■ Data records ■

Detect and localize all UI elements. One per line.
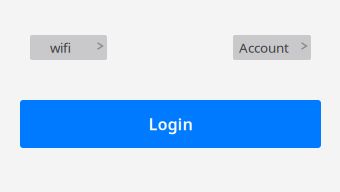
staticText: wifi xyxy=(50,39,71,56)
button[interactable]: wifi xyxy=(30,35,107,60)
staticText: Account xyxy=(239,39,289,56)
staticText: Login xyxy=(148,113,192,135)
button[interactable]: Account xyxy=(233,35,311,60)
button[interactable]: Login xyxy=(20,100,321,148)
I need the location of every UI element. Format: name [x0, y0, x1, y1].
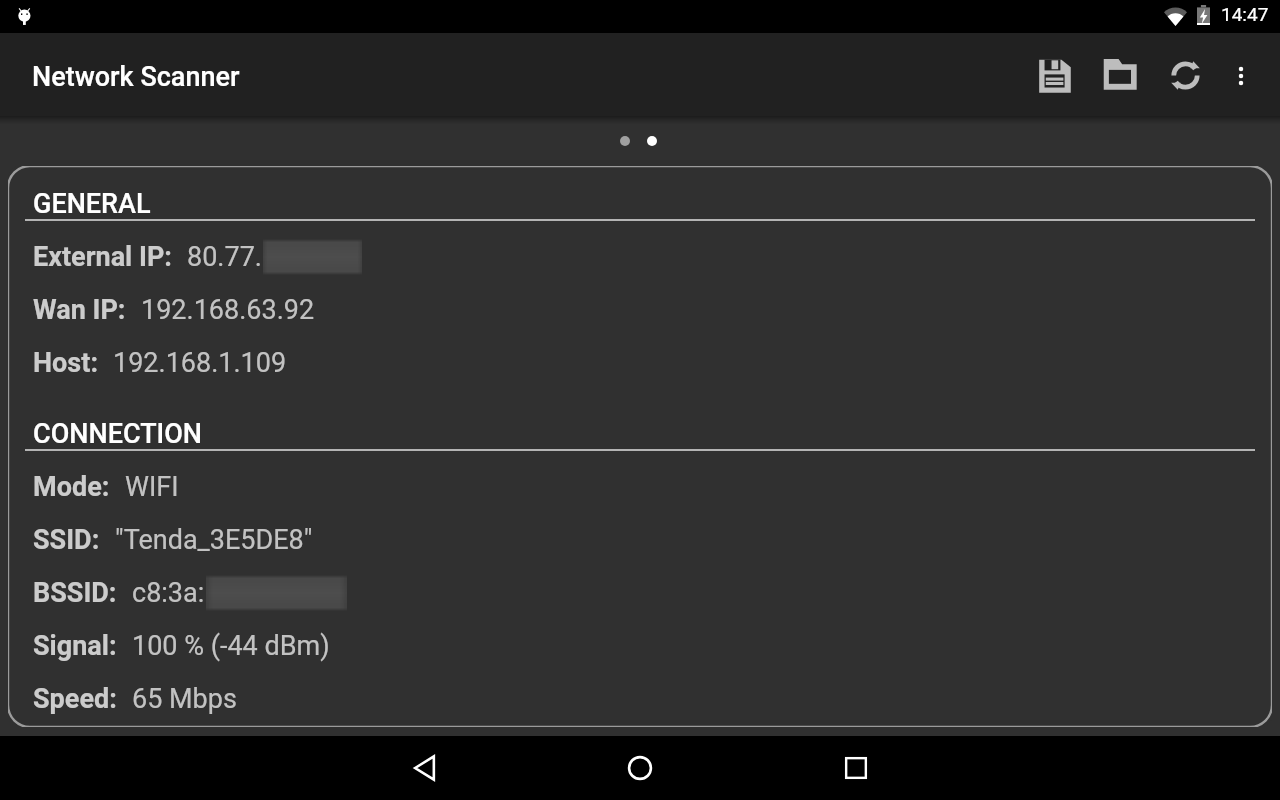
- staticText: c8:3a:: [132, 577, 205, 609]
- staticText: Host:: [33, 347, 98, 379]
- staticText: 14:47: [1221, 3, 1269, 25]
- staticText: Mode:: [33, 471, 110, 503]
- staticText: "Tenda_3E5DE8": [115, 524, 313, 556]
- staticText: WIFI: [125, 471, 179, 503]
- staticText: 192.168.1.109: [113, 347, 287, 379]
- staticText: 192.168.63.92: [141, 294, 315, 326]
- button[interactable]: Refresh: [1153, 33, 1217, 116]
- button[interactable]: Back: [361, 736, 489, 800]
- button[interactable]: Home: [576, 736, 704, 800]
- staticText: 100 % (-44 dBm): [132, 630, 330, 662]
- staticText: CONNECTION: [33, 418, 202, 450]
- button[interactable]: Recent apps: [792, 736, 920, 800]
- button[interactable]: More options: [1209, 33, 1273, 116]
- staticText: Signal:: [33, 630, 117, 662]
- button[interactable]: Open folder: [1088, 33, 1152, 116]
- staticText: Speed:: [33, 683, 117, 715]
- button[interactable]: Save: [1022, 33, 1086, 116]
- staticText: SSID:: [33, 524, 100, 556]
- staticText: Network Scanner: [32, 61, 240, 93]
- staticText: 80.77.: [187, 241, 262, 273]
- staticText: 65 Mbps: [132, 683, 237, 715]
- staticText: GENERAL: [33, 188, 151, 220]
- staticText: BSSID:: [33, 577, 117, 609]
- staticText: External IP:: [33, 241, 172, 273]
- staticText: Wan IP:: [33, 294, 126, 326]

■ Work item ■
Could you give all of the data again exactly as written, omitting any pictures?

■ Response ■
Detect and localize all UI elements. One per line.
staticText: wifi xyxy=(50,39,71,56)
button[interactable]: wifi xyxy=(30,35,107,60)
staticText: Account xyxy=(239,39,289,56)
staticText: Login xyxy=(148,113,192,135)
button[interactable]: Account xyxy=(233,35,311,60)
button[interactable]: Login xyxy=(20,100,321,148)
I need the location of every UI element. Format: name [x0, y0, x1, y1].
- staticText: c8:3a:: [132, 577, 205, 609]
- staticText: Host:: [33, 347, 98, 379]
- staticText: 14:47: [1221, 3, 1269, 25]
- staticText: Mode:: [33, 471, 110, 503]
- staticText: "Tenda_3E5DE8": [115, 524, 313, 556]
- staticText: WIFI: [125, 471, 179, 503]
- staticText: 192.168.1.109: [113, 347, 287, 379]
- staticText: 192.168.63.92: [141, 294, 315, 326]
- button[interactable]: Refresh: [1153, 33, 1217, 116]
- button[interactable]: Back: [361, 736, 489, 800]
- button[interactable]: Home: [576, 736, 704, 800]
- staticText: 100 % (-44 dBm): [132, 630, 330, 662]
- staticText: CONNECTION: [33, 418, 202, 450]
- button[interactable]: Recent apps: [792, 736, 920, 800]
- button[interactable]: More options: [1209, 33, 1273, 116]
- staticText: Signal:: [33, 630, 117, 662]
- button[interactable]: Open folder: [1088, 33, 1152, 116]
- staticText: Speed:: [33, 683, 117, 715]
- button[interactable]: Save: [1022, 33, 1086, 116]
- staticText: SSID:: [33, 524, 100, 556]
- staticText: Network Scanner: [32, 61, 240, 93]
- staticText: 80.77.: [187, 241, 262, 273]
- staticText: 65 Mbps: [132, 683, 237, 715]
- staticText: GENERAL: [33, 188, 151, 220]
- staticText: BSSID:: [33, 577, 117, 609]
- staticText: External IP:: [33, 241, 172, 273]
- staticText: Wan IP:: [33, 294, 126, 326]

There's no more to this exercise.